We recently reported that activation of Trop-2 through its cleavage at R87-T88 by ADAM10 underlies Trop-2–driven progression of colon cancer. However, the mechanism of action and pathological impact of Trop-2 in metastatic diffusion remain unexplored. Through searches for molecular determinants of cancer metastasis, we identified TROP2 as unique in its up-regulation across independent colon cancer metastasis models. Overexpression of wild-type Trop-2 in KM12SM human colon cancer cells increased liver metastasis rates in vivo in immunosuppressed mice. Metastatic growth was further enhanced by a tail-less, activated ΔcytoTrop-2 mutant, indicating the Trop-2 tail as a pivotal inhibitory signaling element. In primary tumors and metastases, transcriptome analysis showed no down-regulation of CDH1 by transcription factors for epithelial-to-mesenchymal transition, thus suggesting that the pro-metastatic activity of Trop-2 is through alternative mechanisms. Trop-2 can tightly interact with ADAM10. Here, Trop-2 bound E-cadherin and stimulated ADAM10-mediated proteolytic cleavage of E-cadherin intracellular domain. This induced detachment of E-cadherin from β-actin, and loss of cell-cell adhesion, acquisition of invasive capability, and membrane-driven activation of β-catenin signaling, which were further enhanced by the ΔcytoTrop-2 mutant. This Trop-2/E-cadherin/β-catenin program led to anti-apoptotic signaling, increased cell migration, and enhanced cancer-cell survival. In patients with colon cancer, activation of this Trop-2–centered program led to significantly reduced relapse-free and overall survival, indicating a major impact on progression to metastatic disease. Recently, the anti-Trop-2 mAb Sacituzumab govitecan-hziy was shown to be active against metastatic breast cancer. Our findings define the key relevance of Trop-2 as a target in metastatic colon cancer.
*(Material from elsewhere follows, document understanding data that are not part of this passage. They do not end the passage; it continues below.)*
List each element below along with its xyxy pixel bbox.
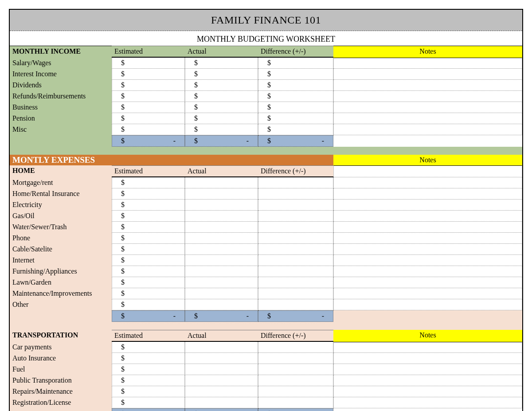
home-actual[interactable] xyxy=(185,299,258,310)
income-difference[interactable]: $ xyxy=(258,113,333,124)
home-estimated[interactable]: $ xyxy=(112,244,185,255)
home-actual[interactable] xyxy=(185,211,258,222)
income-notes[interactable] xyxy=(333,69,522,80)
home-notes[interactable] xyxy=(333,266,522,277)
home-notes[interactable] xyxy=(333,177,522,188)
income-difference[interactable]: $ xyxy=(258,58,333,69)
home-notes[interactable] xyxy=(333,211,522,222)
transport-notes[interactable] xyxy=(333,397,522,408)
home-difference[interactable] xyxy=(258,244,333,255)
transport-actual[interactable] xyxy=(185,386,258,397)
income-estimated[interactable]: $ xyxy=(112,124,185,135)
income-difference[interactable]: $ xyxy=(258,124,333,135)
income-actual[interactable]: $ xyxy=(185,102,258,113)
income-actual[interactable]: $ xyxy=(185,91,258,102)
transport-estimated[interactable]: $ xyxy=(112,375,185,386)
income-actual[interactable]: $ xyxy=(185,58,258,69)
home-actual[interactable] xyxy=(185,244,258,255)
income-notes[interactable] xyxy=(333,58,522,69)
home-difference[interactable] xyxy=(258,211,333,222)
transport-estimated[interactable]: $ xyxy=(112,353,185,364)
income-estimated[interactable]: $ xyxy=(112,80,185,91)
home-actual[interactable] xyxy=(185,255,258,266)
transport-difference[interactable] xyxy=(258,353,333,364)
home-estimated[interactable]: $ xyxy=(112,211,185,222)
income-estimated[interactable]: $ xyxy=(112,102,185,113)
home-difference[interactable] xyxy=(258,266,333,277)
transport-notes[interactable] xyxy=(333,375,522,386)
home-difference[interactable] xyxy=(258,177,333,188)
home-notes[interactable] xyxy=(333,277,522,288)
home-estimated[interactable]: $ xyxy=(112,177,185,188)
transport-actual[interactable] xyxy=(185,342,258,353)
home-actual[interactable] xyxy=(185,177,258,188)
home-notes[interactable] xyxy=(333,165,522,177)
home-notes[interactable] xyxy=(333,200,522,211)
transport-difference[interactable] xyxy=(258,397,333,408)
home-notes[interactable] xyxy=(333,188,522,200)
income-actual[interactable]: $ xyxy=(185,113,258,124)
home-actual[interactable] xyxy=(185,188,258,200)
income-notes[interactable] xyxy=(333,102,522,113)
transport-estimated[interactable]: $ xyxy=(112,342,185,353)
transport-actual[interactable] xyxy=(185,353,258,364)
income-estimated[interactable]: $ xyxy=(112,113,185,124)
home-estimated[interactable]: $ xyxy=(112,233,185,244)
home-difference[interactable] xyxy=(258,277,333,288)
home-actual[interactable] xyxy=(185,288,258,299)
transport-estimated[interactable]: $ xyxy=(112,386,185,397)
home-estimated[interactable]: $ xyxy=(112,277,185,288)
home-difference[interactable] xyxy=(258,255,333,266)
home-difference[interactable] xyxy=(258,299,333,310)
income-difference[interactable]: $ xyxy=(258,91,333,102)
home-notes[interactable] xyxy=(333,222,522,233)
home-actual[interactable] xyxy=(185,222,258,233)
income-estimated[interactable]: $ xyxy=(112,69,185,80)
home-estimated[interactable]: $ xyxy=(112,255,185,266)
home-notes[interactable] xyxy=(333,255,522,266)
income-difference[interactable]: $ xyxy=(258,80,333,91)
home-difference[interactable] xyxy=(258,233,333,244)
transport-estimated[interactable]: $ xyxy=(112,397,185,408)
income-estimated[interactable]: $ xyxy=(112,91,185,102)
home-notes[interactable] xyxy=(333,233,522,244)
income-notes[interactable] xyxy=(333,91,522,102)
income-difference[interactable]: $ xyxy=(258,102,333,113)
transport-difference[interactable] xyxy=(258,375,333,386)
income-difference[interactable]: $ xyxy=(258,69,333,80)
transport-actual[interactable] xyxy=(185,397,258,408)
transport-notes[interactable] xyxy=(333,353,522,364)
home-notes[interactable] xyxy=(333,244,522,255)
income-notes[interactable] xyxy=(333,113,522,124)
home-notes[interactable] xyxy=(333,288,522,299)
transport-difference[interactable] xyxy=(258,342,333,353)
transport-difference[interactable] xyxy=(258,364,333,375)
transport-notes[interactable] xyxy=(333,364,522,375)
transport-difference[interactable] xyxy=(258,386,333,397)
transport-actual[interactable] xyxy=(185,364,258,375)
home-estimated[interactable]: $ xyxy=(112,266,185,277)
income-notes[interactable] xyxy=(333,80,522,91)
transport-actual[interactable] xyxy=(185,375,258,386)
income-actual[interactable]: $ xyxy=(185,124,258,135)
home-estimated[interactable]: $ xyxy=(112,288,185,299)
home-difference[interactable] xyxy=(258,188,333,200)
income-estimated[interactable]: $ xyxy=(112,58,185,69)
transport-notes[interactable] xyxy=(333,342,522,353)
income-actual[interactable]: $ xyxy=(185,69,258,80)
home-estimated[interactable]: $ xyxy=(112,222,185,233)
income-notes[interactable] xyxy=(333,124,522,135)
income-actual[interactable]: $ xyxy=(185,80,258,91)
home-actual[interactable] xyxy=(185,277,258,288)
home-difference[interactable] xyxy=(258,222,333,233)
home-estimated[interactable]: $ xyxy=(112,299,185,310)
transport-notes[interactable] xyxy=(333,386,522,397)
home-actual[interactable] xyxy=(185,266,258,277)
home-actual[interactable] xyxy=(185,233,258,244)
transport-estimated[interactable]: $ xyxy=(112,364,185,375)
home-estimated[interactable]: $ xyxy=(112,200,185,211)
home-notes[interactable] xyxy=(333,299,522,310)
home-actual[interactable] xyxy=(185,200,258,211)
home-difference[interactable] xyxy=(258,288,333,299)
home-estimated[interactable]: $ xyxy=(112,188,185,200)
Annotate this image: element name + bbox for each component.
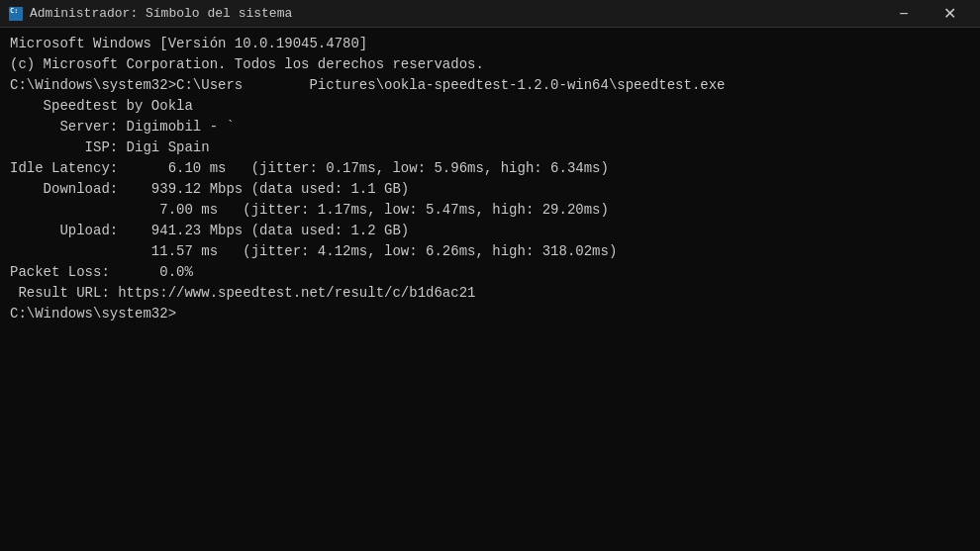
output-line-14: 11.57 ms (jitter: 4.12ms, low: 6.26ms, h… [10, 241, 970, 262]
minimize-button[interactable]: − [881, 0, 927, 28]
output-line-9: ISP: Digi Spain [10, 138, 970, 158]
output-line-15: Packet Loss: 0.0% [10, 262, 970, 283]
output-line-8: Server: Digimobil - ` [10, 117, 970, 138]
output-line-12: 7.00 ms (jitter: 1.17ms, low: 5.47ms, hi… [10, 200, 970, 221]
window-title: Administrador: Símbolo del sistema [30, 6, 292, 21]
output-line-16: Result URL: https://www.speedtest.net/re… [10, 283, 970, 304]
output-line-1: Microsoft Windows [Versión 10.0.19045.47… [10, 34, 970, 54]
cmd-icon [8, 6, 24, 22]
title-bar: Administrador: Símbolo del sistema − ✕ [0, 0, 980, 28]
close-button[interactable]: ✕ [927, 0, 972, 28]
output-line-18[interactable]: C:\Windows\system32> [10, 304, 970, 324]
output-line-6: Speedtest by Ookla [10, 96, 970, 117]
title-bar-left: Administrador: Símbolo del sistema [8, 6, 292, 22]
output-line-11: Download: 939.12 Mbps (data used: 1.1 GB… [10, 179, 970, 200]
output-line-10: Idle Latency: 6.10 ms (jitter: 0.17ms, l… [10, 158, 970, 179]
output-line-2: (c) Microsoft Corporation. Todos los der… [10, 54, 970, 75]
output-line-4: C:\Windows\system32>C:\Users Pictures\oo… [10, 75, 970, 96]
title-bar-controls: − ✕ [881, 0, 972, 28]
output-line-13: Upload: 941.23 Mbps (data used: 1.2 GB) [10, 221, 970, 241]
terminal-body: Microsoft Windows [Versión 10.0.19045.47… [0, 28, 980, 551]
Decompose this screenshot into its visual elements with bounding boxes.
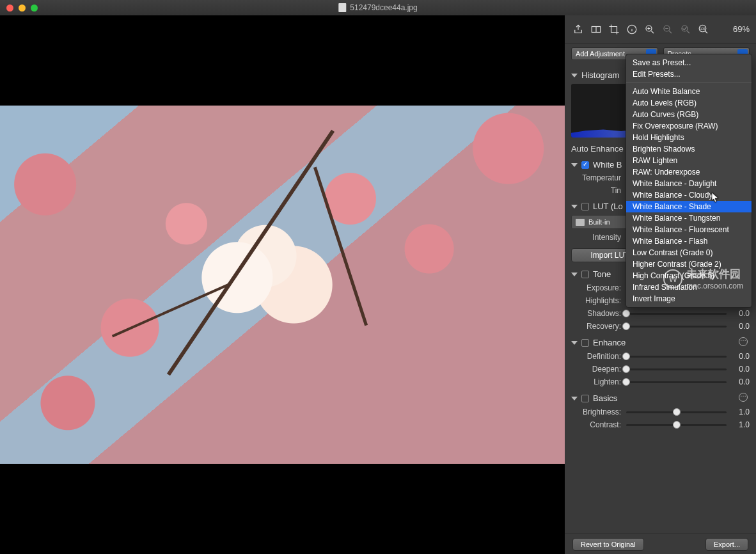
brightness-label: Brightness: [571, 408, 621, 416]
preset-menu-item[interactable]: Save as Preset... [626, 57, 752, 68]
deepen-label: Deepen: [571, 365, 621, 374]
preset-menu-item[interactable]: Low Contrast (Grade 0) [626, 247, 752, 258]
preset-menu-item[interactable]: White Balance - Flash [626, 235, 752, 247]
revert-button[interactable]: Revert to Original [572, 538, 644, 551]
cursor-icon [712, 193, 720, 203]
preset-menu-item[interactable]: RAW: Underexpose [626, 166, 752, 178]
minimize-window-button[interactable] [19, 4, 26, 12]
tone-checkbox[interactable] [581, 271, 589, 278]
brightness-slider-row: Brightness: 1.0 [571, 408, 750, 416]
slider-thumb[interactable] [622, 352, 630, 360]
compare-icon[interactable] [589, 22, 603, 36]
close-window-button[interactable] [6, 4, 13, 12]
deepen-slider-row: Deepen: 0.0 [571, 365, 750, 374]
shadows-slider[interactable] [626, 313, 727, 315]
preset-menu-item[interactable]: Edit Presets... [626, 68, 752, 80]
menu-separator [626, 83, 752, 83]
shadows-value: 0.0 [732, 309, 750, 318]
contrast-slider-row: Contrast: 1.0 [571, 420, 750, 429]
deepen-value: 0.0 [732, 365, 750, 374]
intensity-label: Intensity [571, 233, 621, 242]
exposure-label: Exposure: [571, 283, 621, 292]
recovery-slider[interactable] [626, 326, 727, 328]
document-icon [338, 3, 346, 12]
slider-thumb[interactable] [673, 421, 681, 429]
enhance-section-header[interactable]: Enhance [571, 337, 750, 348]
preset-menu-item[interactable]: Auto White Balance [626, 86, 752, 97]
zoom-100-icon[interactable]: 100 [697, 22, 711, 36]
preset-menu-item[interactable]: White Balance - Tungsten [626, 212, 752, 224]
info-icon[interactable] [625, 22, 639, 36]
basics-section-header[interactable]: Basics [571, 393, 750, 404]
disclosure-triangle-icon [571, 163, 578, 167]
disclosure-triangle-icon [571, 341, 578, 345]
watermark-logo-icon: W [663, 269, 682, 289]
lighten-value: 0.0 [732, 377, 750, 386]
contrast-label: Contrast: [571, 420, 621, 429]
brightness-slider[interactable] [626, 411, 727, 413]
zoom-window-button[interactable] [31, 4, 38, 12]
zoom-in-icon[interactable] [643, 22, 657, 36]
definition-label: Definition: [571, 352, 621, 361]
sidebar-footer: Revert to Original Export... [565, 534, 756, 554]
enhance-checkbox[interactable] [581, 339, 589, 347]
definition-value: 0.0 [732, 352, 750, 361]
enhance-more-button[interactable] [737, 337, 750, 348]
recovery-label: Recovery: [571, 322, 621, 331]
preset-menu-item[interactable]: Hold Highlights [626, 132, 752, 143]
highlights-label: Highlights: [571, 296, 621, 305]
preset-menu-item[interactable]: Brighten Shadows [626, 143, 752, 155]
more-icon [739, 337, 748, 346]
preset-menu-item[interactable]: Invert Image [626, 293, 752, 305]
window-title: 512479dcee44a.jpg [338, 3, 417, 12]
zoom-level-label: 69% [733, 24, 750, 34]
slider-thumb[interactable] [622, 322, 630, 330]
image-canvas[interactable] [0, 15, 565, 554]
window-controls [6, 4, 38, 12]
temperature-label: Temperatur [571, 173, 621, 182]
preset-menu-item[interactable]: White Balance - Shade [626, 201, 752, 212]
lut-checkbox[interactable] [581, 203, 589, 210]
svg-text:100: 100 [700, 27, 705, 30]
slider-thumb[interactable] [622, 378, 630, 386]
deepen-slider[interactable] [626, 368, 727, 370]
preset-menu-item[interactable]: White Balance - Daylight [626, 178, 752, 189]
slider-thumb[interactable] [622, 310, 630, 317]
zoom-out-icon[interactable] [661, 22, 675, 36]
white-balance-checkbox[interactable] [581, 161, 589, 169]
recovery-slider-row: Recovery: 0.0 [571, 322, 750, 331]
preset-menu-item[interactable]: RAW Lighten [626, 155, 752, 166]
slider-thumb[interactable] [622, 365, 630, 373]
disclosure-triangle-icon [571, 74, 578, 77]
svg-point-4 [682, 26, 688, 31]
photo-preview [0, 106, 565, 464]
crop-icon[interactable] [607, 22, 621, 36]
basics-more-button[interactable] [737, 393, 750, 404]
brightness-value: 1.0 [732, 408, 750, 416]
zoom-fit-icon[interactable] [679, 22, 693, 36]
preset-menu-item[interactable]: Auto Curves (RGB) [626, 109, 752, 120]
share-icon[interactable] [571, 22, 585, 36]
folder-icon [576, 219, 585, 226]
shadows-slider-row: Shadows: 0.0 [571, 309, 750, 318]
filename-label: 512479dcee44a.jpg [350, 3, 417, 12]
lighten-slider-row: Lighten: 0.0 [571, 377, 750, 386]
adjustments-sidebar: 100 69% Add Adjustment⌄ Presets⌄ Histogr… [565, 15, 756, 554]
sidebar-toolbar: 100 69% [565, 15, 756, 44]
preset-menu-item[interactable]: Auto Levels (RGB) [626, 97, 752, 109]
definition-slider[interactable] [626, 356, 727, 358]
basics-checkbox[interactable] [581, 395, 589, 402]
export-button[interactable]: Export... [705, 538, 748, 551]
preset-menu-item[interactable]: White Balance - Fluorescent [626, 224, 752, 235]
preset-menu-item[interactable]: White Balance - Cloudy [626, 189, 752, 201]
slider-thumb[interactable] [673, 408, 681, 416]
preset-menu-item[interactable]: Fix Overexposure (RAW) [626, 120, 752, 132]
disclosure-triangle-icon [571, 273, 578, 276]
window-titlebar: 512479dcee44a.jpg [0, 0, 756, 15]
tint-label: Tin [571, 186, 621, 195]
lighten-slider[interactable] [626, 381, 727, 383]
contrast-slider[interactable] [626, 424, 727, 426]
disclosure-triangle-icon [571, 205, 578, 209]
recovery-value: 0.0 [732, 322, 750, 331]
disclosure-triangle-icon [571, 397, 578, 400]
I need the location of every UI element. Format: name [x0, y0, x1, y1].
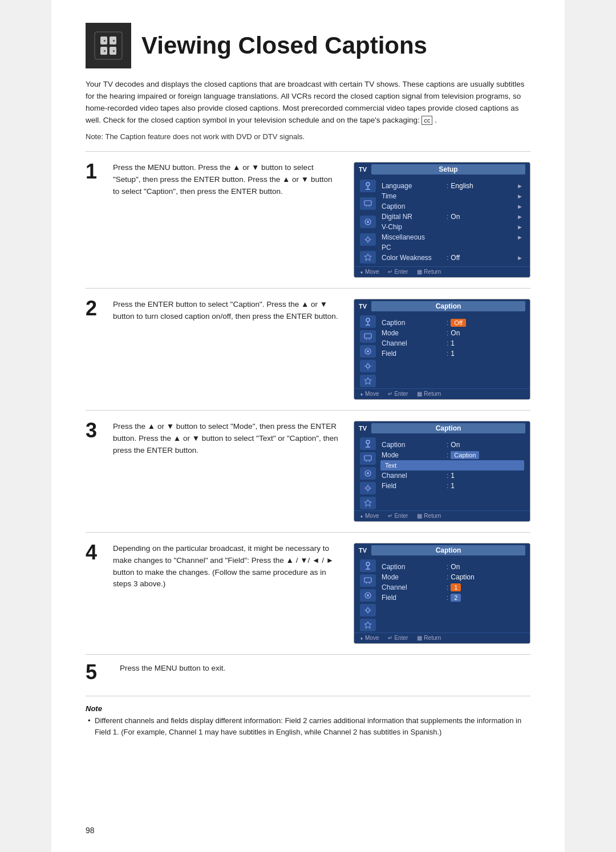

我们最近报道，通过 ADAM10 在 R87-T88 处的切割激活 Trop-2 是 Trop-2 驱动的结肠癌进展的基础。然而，Trop-2 在转移性扩散中的作用机制和病理影响仍未探索。通过寻找癌症转移的分子决定因素，我们发现TROP2在独立的结肠癌转移模型中具有独特的上调作用。KM12SM 人结肠癌细胞中野生型 Trop-2 的过表达增加了体内肝转移率在免疫抑制小鼠中。无尾、活化的 ΔcytoTrop-2 突变体进一步增强了转移性生长，表明 Trop-2 尾是一个关键的抑制信号元件。在原发性肿瘤和转移灶中，转录组分析显示CDH1没有下调通过上皮-间质转化的转录因子，因此表明 Trop-2 的前转移活性是通过替代机制。Trop-2 可以与 ADAM10 紧密交互。在这里，Trop-2 结合 E-cadherin 并刺激 ADAM10 介导的 E-cadherin 胞内结构域的蛋白水解切割。这会诱导 E-cadherin 从 β-actin 上脱离，细胞间粘附丧失，获得侵袭能力，以及 β-catenin 信号传导的膜驱动激活，而 ΔcytoTrop-2 突变体进一步增强了这些。这种 Trop-2/E-cadherin/β-catenin 程序导致抗凋亡信号传导、增加细胞迁移和增强癌细胞存活率。在结肠癌患者中，这种以 Trop-2 为中心的计划的激活导致无复发和总生存期显着降低，表明对转移性疾病进展的重大影响。最近，抗Trop-2 mAb Sacituzumab govitecan-hziy被证明对转移性乳腺癌具有活性。我们的研究结果定义了 Trop-2 作为转移性结肠癌靶点的关键相关性。